═══ GIVEN RECORDS ═══

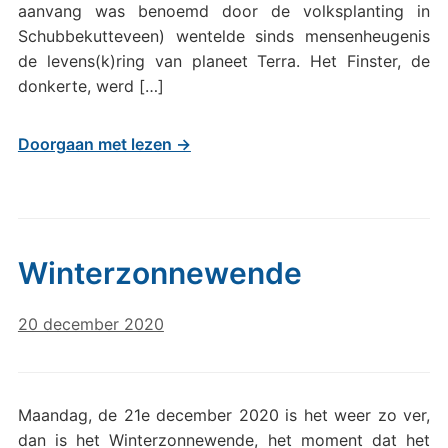
aanvang was benoemd door de volksplanting in
Schubbekutteveen) wentelde sinds mensenheugenis
de levens(k)ring van planeet Terra. Het Finster, de
donkerte, werd […]
Doorgaan met lezen →
Winterzonnewende
20 december 2020
Maandag, de 21e december 2020 is het weer zo ver,
dan is het Winterzonnewende, het moment dat het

═══

Going from the line that contains "Maandag, de 21e" to the last line of the records, reproduce every line as written.

**RESPONSE BOX:**
Maandag, de 21e december 2020 is het weer zo ver,
dan is het Winterzonnewende, het moment dat het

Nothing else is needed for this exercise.